On Veterans Day, the nation honors all who served. On Memorial Day, it specifically honors the ones who fell.
Initially, this celebration was created to commemorate the Civil War. Today, however, the thoughts of most Americans are probably focused on the soldiers, sailors, airmen, and Marines killed in the very recent Iraq and Afghanistan wars.
Their shortened lives contain many valuable lessons for their countrymen. One lesson is about patriotism and heroism — the extent of the sacrifice that brave men and women will make for their country when called to do so.
Their experience also demonstrates that political leaders' decisions have grave consequences. Every time America's leaders choose to engage in war — whether their decision is wise or foolish, right or wrong, justified or unjustified — they are sending a force of mostly young men, just out of their teenage years, to go and break things and kill people with maximum force and speed. Those young people make the U.S. military the world's greatest, but they always serve at the risk of paying the ultimate price. Even in the most glorious victory, many are sure to fall.
Today marks the first Memorial Day since the Biden administration's ignominious failure in its withdrawal from Afghanistan. President Joe Biden has since defended his actions with the accurate observation that a withdrawal had to happen at some point. But this hardly suffices to explain how he has dishonored the dead.
It is true that U.S. policymakers must never fall prey to the fallacy of sunken costs. At some point, there is no point in losing additional lives. But a well-planned and competent withdrawal would have honored the sacrifices of those who died in the longest war in America's history. Instead, Biden abandoned the Afghan allies who made the U.S. war effort possible to be murdered in reprisal. He left American troops and American civilians undefended and vulnerable, in the hands of the Taliban's security, which resulted in a terrorist attack that killed 13.
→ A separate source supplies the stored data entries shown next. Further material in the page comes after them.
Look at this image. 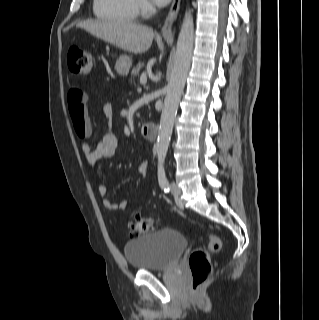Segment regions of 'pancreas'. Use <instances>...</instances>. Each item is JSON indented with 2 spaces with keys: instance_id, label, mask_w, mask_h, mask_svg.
I'll return each instance as SVG.
<instances>
[{
  "instance_id": "cf45deb5",
  "label": "pancreas",
  "mask_w": 319,
  "mask_h": 320,
  "mask_svg": "<svg viewBox=\"0 0 319 320\" xmlns=\"http://www.w3.org/2000/svg\"><path fill=\"white\" fill-rule=\"evenodd\" d=\"M143 65H144V64L139 63L136 67H134V68L132 69V72H131V80H132L133 77H136V76L139 75V71H140V69L143 67Z\"/></svg>"
}]
</instances>
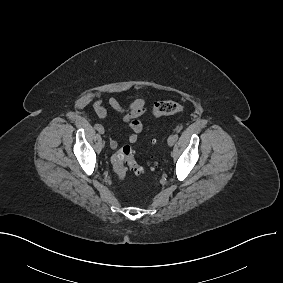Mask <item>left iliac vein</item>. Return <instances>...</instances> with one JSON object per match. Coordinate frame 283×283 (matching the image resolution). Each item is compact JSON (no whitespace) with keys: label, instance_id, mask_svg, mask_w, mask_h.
<instances>
[{"label":"left iliac vein","instance_id":"1","mask_svg":"<svg viewBox=\"0 0 283 283\" xmlns=\"http://www.w3.org/2000/svg\"><path fill=\"white\" fill-rule=\"evenodd\" d=\"M175 142H176L175 135L169 136V138H168V140H167L168 145H169V146H173Z\"/></svg>","mask_w":283,"mask_h":283}]
</instances>
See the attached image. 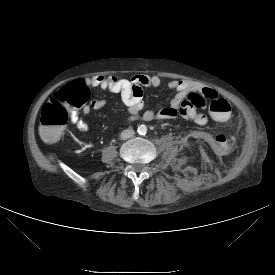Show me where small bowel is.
Returning a JSON list of instances; mask_svg holds the SVG:
<instances>
[{
	"instance_id": "c3829d8e",
	"label": "small bowel",
	"mask_w": 275,
	"mask_h": 275,
	"mask_svg": "<svg viewBox=\"0 0 275 275\" xmlns=\"http://www.w3.org/2000/svg\"><path fill=\"white\" fill-rule=\"evenodd\" d=\"M88 85L108 90L111 93L119 94L123 104L128 108V121H136L142 118L145 121L168 120L178 115H182L198 125H205L208 118L205 114L194 110L185 95L188 91L196 90L203 94L213 89L204 87L197 82L189 80H170L167 87L175 91L174 97L171 99L170 105L162 107L158 110H144L145 104L143 99V88L159 87L163 83V78L159 75L137 74L131 78H123L119 76H102L97 75L86 79ZM109 102L108 98L94 99L84 108V114L90 112L91 109H100ZM73 124L80 131L86 132L89 129L88 123L74 115ZM211 144L215 152L222 156H229L235 148V141L224 131H217L213 134Z\"/></svg>"
}]
</instances>
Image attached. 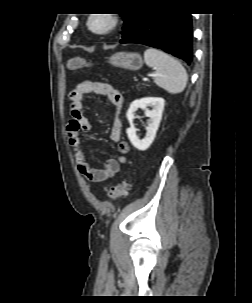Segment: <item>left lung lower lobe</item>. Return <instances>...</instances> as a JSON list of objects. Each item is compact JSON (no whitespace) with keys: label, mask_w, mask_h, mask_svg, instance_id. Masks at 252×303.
Listing matches in <instances>:
<instances>
[{"label":"left lung lower lobe","mask_w":252,"mask_h":303,"mask_svg":"<svg viewBox=\"0 0 252 303\" xmlns=\"http://www.w3.org/2000/svg\"><path fill=\"white\" fill-rule=\"evenodd\" d=\"M192 21L189 13L143 12L136 27L120 43L159 48L188 65L193 59Z\"/></svg>","instance_id":"1"}]
</instances>
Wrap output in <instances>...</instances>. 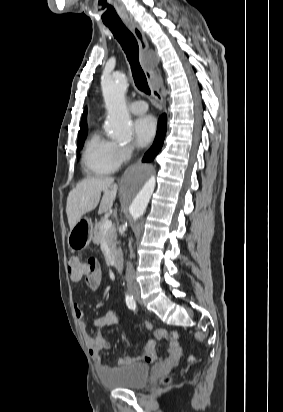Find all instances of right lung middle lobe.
<instances>
[{
	"label": "right lung middle lobe",
	"mask_w": 283,
	"mask_h": 412,
	"mask_svg": "<svg viewBox=\"0 0 283 412\" xmlns=\"http://www.w3.org/2000/svg\"><path fill=\"white\" fill-rule=\"evenodd\" d=\"M86 138V133L79 135V139H78V149H80L83 146L84 140Z\"/></svg>",
	"instance_id": "right-lung-middle-lobe-1"
}]
</instances>
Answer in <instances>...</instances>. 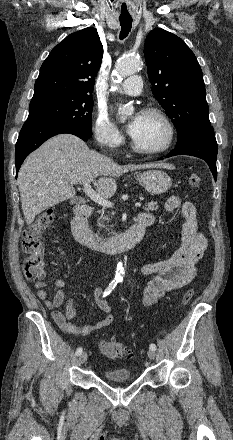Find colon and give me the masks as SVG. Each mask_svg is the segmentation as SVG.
Instances as JSON below:
<instances>
[{
  "instance_id": "obj_1",
  "label": "colon",
  "mask_w": 233,
  "mask_h": 440,
  "mask_svg": "<svg viewBox=\"0 0 233 440\" xmlns=\"http://www.w3.org/2000/svg\"><path fill=\"white\" fill-rule=\"evenodd\" d=\"M189 185L198 187L201 179L197 174L190 175ZM55 220V213L52 209L43 211L35 222L31 224L22 236V251L24 253L23 272L27 279H42L44 273L45 245L42 240L44 232ZM194 296V290H187L182 298L181 305H186ZM97 345L101 353L111 359H130L133 352L122 343L115 340L98 339Z\"/></svg>"
}]
</instances>
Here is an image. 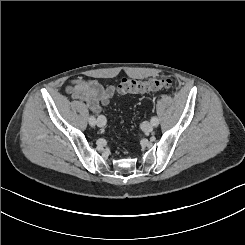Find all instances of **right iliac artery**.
Returning <instances> with one entry per match:
<instances>
[{
    "mask_svg": "<svg viewBox=\"0 0 245 245\" xmlns=\"http://www.w3.org/2000/svg\"><path fill=\"white\" fill-rule=\"evenodd\" d=\"M89 124L91 126H94L96 124V119H95L94 116H90V118H89Z\"/></svg>",
    "mask_w": 245,
    "mask_h": 245,
    "instance_id": "right-iliac-artery-1",
    "label": "right iliac artery"
}]
</instances>
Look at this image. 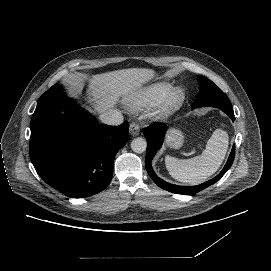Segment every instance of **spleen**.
Masks as SVG:
<instances>
[{
	"label": "spleen",
	"mask_w": 271,
	"mask_h": 271,
	"mask_svg": "<svg viewBox=\"0 0 271 271\" xmlns=\"http://www.w3.org/2000/svg\"><path fill=\"white\" fill-rule=\"evenodd\" d=\"M228 144V134L216 129L201 155L190 159H178L168 155L165 157L166 169L179 182L191 185L202 183L219 169L226 156Z\"/></svg>",
	"instance_id": "obj_1"
}]
</instances>
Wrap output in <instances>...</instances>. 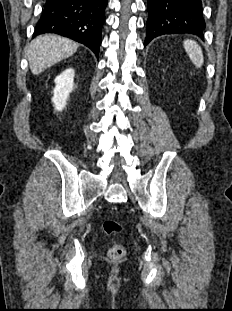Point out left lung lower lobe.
Wrapping results in <instances>:
<instances>
[{
  "mask_svg": "<svg viewBox=\"0 0 232 311\" xmlns=\"http://www.w3.org/2000/svg\"><path fill=\"white\" fill-rule=\"evenodd\" d=\"M145 45L157 36L191 33L203 38L201 0H148Z\"/></svg>",
  "mask_w": 232,
  "mask_h": 311,
  "instance_id": "left-lung-lower-lobe-1",
  "label": "left lung lower lobe"
}]
</instances>
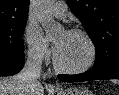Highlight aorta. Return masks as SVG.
Listing matches in <instances>:
<instances>
[{
    "mask_svg": "<svg viewBox=\"0 0 119 95\" xmlns=\"http://www.w3.org/2000/svg\"><path fill=\"white\" fill-rule=\"evenodd\" d=\"M53 2L54 0H35L34 2V14L49 39L56 36L63 29L62 25L55 22L52 16Z\"/></svg>",
    "mask_w": 119,
    "mask_h": 95,
    "instance_id": "aorta-1",
    "label": "aorta"
}]
</instances>
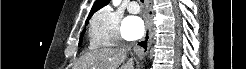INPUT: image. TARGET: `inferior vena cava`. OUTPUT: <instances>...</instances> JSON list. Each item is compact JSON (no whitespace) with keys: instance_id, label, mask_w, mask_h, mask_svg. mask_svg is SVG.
I'll return each mask as SVG.
<instances>
[{"instance_id":"602c4592","label":"inferior vena cava","mask_w":246,"mask_h":69,"mask_svg":"<svg viewBox=\"0 0 246 69\" xmlns=\"http://www.w3.org/2000/svg\"><path fill=\"white\" fill-rule=\"evenodd\" d=\"M121 48L126 50V51H130L131 50V46H125V47H121Z\"/></svg>"}]
</instances>
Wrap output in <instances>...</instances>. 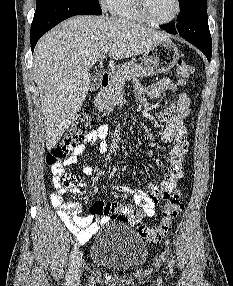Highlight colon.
Segmentation results:
<instances>
[{
    "label": "colon",
    "instance_id": "5ec220e1",
    "mask_svg": "<svg viewBox=\"0 0 233 286\" xmlns=\"http://www.w3.org/2000/svg\"><path fill=\"white\" fill-rule=\"evenodd\" d=\"M195 73V67L185 61H179L176 66V75L181 83L190 78ZM93 124V118L87 108H82L74 117L60 141L49 150L46 155V162L52 168L65 190L75 193H83L85 184L73 173L64 172L59 167L62 160L70 156L77 145L82 140L84 134L89 131ZM184 204L180 192H175L173 197L164 205L161 220L158 226L149 227L141 220V211L138 207L132 206L129 210L131 224L134 225L139 235L152 244L160 243L168 233L172 222L182 212Z\"/></svg>",
    "mask_w": 233,
    "mask_h": 286
}]
</instances>
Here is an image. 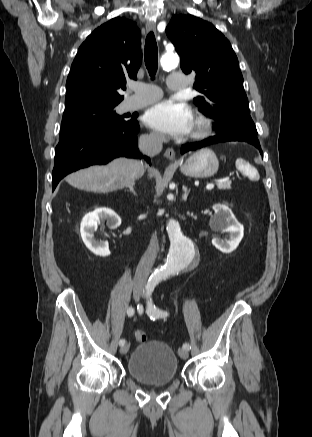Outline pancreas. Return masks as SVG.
<instances>
[{
    "mask_svg": "<svg viewBox=\"0 0 312 437\" xmlns=\"http://www.w3.org/2000/svg\"><path fill=\"white\" fill-rule=\"evenodd\" d=\"M217 188L219 190H230L231 189V181H225L218 183Z\"/></svg>",
    "mask_w": 312,
    "mask_h": 437,
    "instance_id": "cf45deb5",
    "label": "pancreas"
}]
</instances>
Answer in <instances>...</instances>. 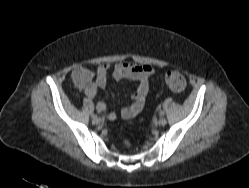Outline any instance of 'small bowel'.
I'll use <instances>...</instances> for the list:
<instances>
[{
    "label": "small bowel",
    "mask_w": 249,
    "mask_h": 188,
    "mask_svg": "<svg viewBox=\"0 0 249 188\" xmlns=\"http://www.w3.org/2000/svg\"><path fill=\"white\" fill-rule=\"evenodd\" d=\"M111 70L109 64H100L95 76L85 68H76L72 72V78L75 85L84 90L86 96L95 101L98 112L106 111V104L96 98L98 89H103L107 84V74ZM155 73L153 66L149 64H136L132 62L118 63L112 68V76L115 80L129 79L136 84V90L132 96V102L129 106L121 110V116L124 119H130L136 116L143 108L146 96L150 90L149 79ZM79 76V79H78ZM115 113L108 114V119L114 120Z\"/></svg>",
    "instance_id": "c3829d8e"
}]
</instances>
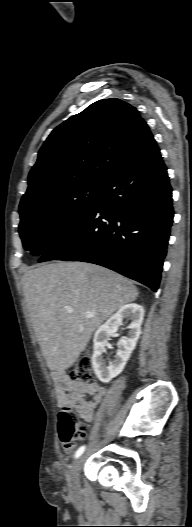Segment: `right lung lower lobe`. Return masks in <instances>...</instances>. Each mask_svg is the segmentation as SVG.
Instances as JSON below:
<instances>
[{"label":"right lung lower lobe","mask_w":192,"mask_h":527,"mask_svg":"<svg viewBox=\"0 0 192 527\" xmlns=\"http://www.w3.org/2000/svg\"><path fill=\"white\" fill-rule=\"evenodd\" d=\"M173 216L167 168L153 140L105 184L85 218L39 262L94 263L157 291Z\"/></svg>","instance_id":"1"}]
</instances>
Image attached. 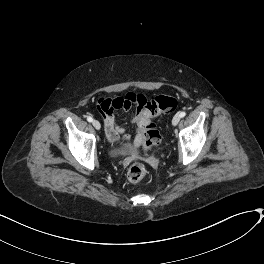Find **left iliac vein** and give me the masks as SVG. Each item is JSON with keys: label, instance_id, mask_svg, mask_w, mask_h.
<instances>
[{"label": "left iliac vein", "instance_id": "left-iliac-vein-1", "mask_svg": "<svg viewBox=\"0 0 264 264\" xmlns=\"http://www.w3.org/2000/svg\"><path fill=\"white\" fill-rule=\"evenodd\" d=\"M180 116H179V114H176L174 117H173V119H172V125L173 126H176L178 123H179V121H180Z\"/></svg>", "mask_w": 264, "mask_h": 264}]
</instances>
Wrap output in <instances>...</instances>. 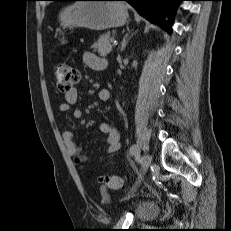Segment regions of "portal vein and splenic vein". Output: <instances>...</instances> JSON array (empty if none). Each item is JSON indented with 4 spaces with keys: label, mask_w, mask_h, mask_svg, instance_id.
Instances as JSON below:
<instances>
[{
    "label": "portal vein and splenic vein",
    "mask_w": 231,
    "mask_h": 231,
    "mask_svg": "<svg viewBox=\"0 0 231 231\" xmlns=\"http://www.w3.org/2000/svg\"><path fill=\"white\" fill-rule=\"evenodd\" d=\"M110 42H112V43H116V40L114 39V37H112L111 39H110Z\"/></svg>",
    "instance_id": "obj_1"
}]
</instances>
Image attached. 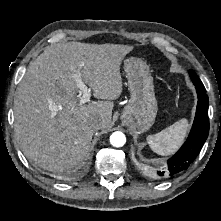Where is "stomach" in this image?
<instances>
[{
  "label": "stomach",
  "mask_w": 221,
  "mask_h": 221,
  "mask_svg": "<svg viewBox=\"0 0 221 221\" xmlns=\"http://www.w3.org/2000/svg\"><path fill=\"white\" fill-rule=\"evenodd\" d=\"M124 68L131 97L124 108L122 119L134 120L135 131L141 133L154 124L158 110L153 77L147 63L140 58L126 59Z\"/></svg>",
  "instance_id": "obj_1"
}]
</instances>
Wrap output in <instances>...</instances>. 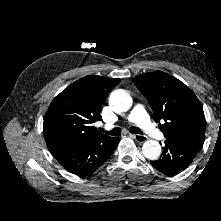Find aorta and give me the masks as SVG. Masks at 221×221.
Here are the masks:
<instances>
[{"label":"aorta","mask_w":221,"mask_h":221,"mask_svg":"<svg viewBox=\"0 0 221 221\" xmlns=\"http://www.w3.org/2000/svg\"><path fill=\"white\" fill-rule=\"evenodd\" d=\"M109 104L114 111L125 112L131 108L132 98L125 90L118 89L111 93ZM161 152V146L155 140H148L142 146V153L148 160H157Z\"/></svg>","instance_id":"aorta-1"}]
</instances>
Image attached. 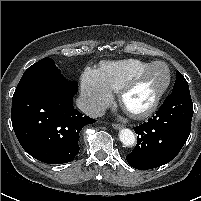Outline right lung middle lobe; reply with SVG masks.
Wrapping results in <instances>:
<instances>
[{"mask_svg": "<svg viewBox=\"0 0 201 201\" xmlns=\"http://www.w3.org/2000/svg\"><path fill=\"white\" fill-rule=\"evenodd\" d=\"M36 67H44V68H52V69L57 68L54 64V61L49 57H45V58L41 59L40 61L36 62L29 68H36Z\"/></svg>", "mask_w": 201, "mask_h": 201, "instance_id": "1", "label": "right lung middle lobe"}]
</instances>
Instead of staging a chaotic, unplanned, disorderly retreat, Biden should have used some common sense. He should have put the federal government's enormous defense budget to work making adequate plans for military operations instead of purchasing vile, racialist tracts and making service members read as part of a disgraceful indoctrination teaching them that nothing at all about their nation is worth defending in the first place.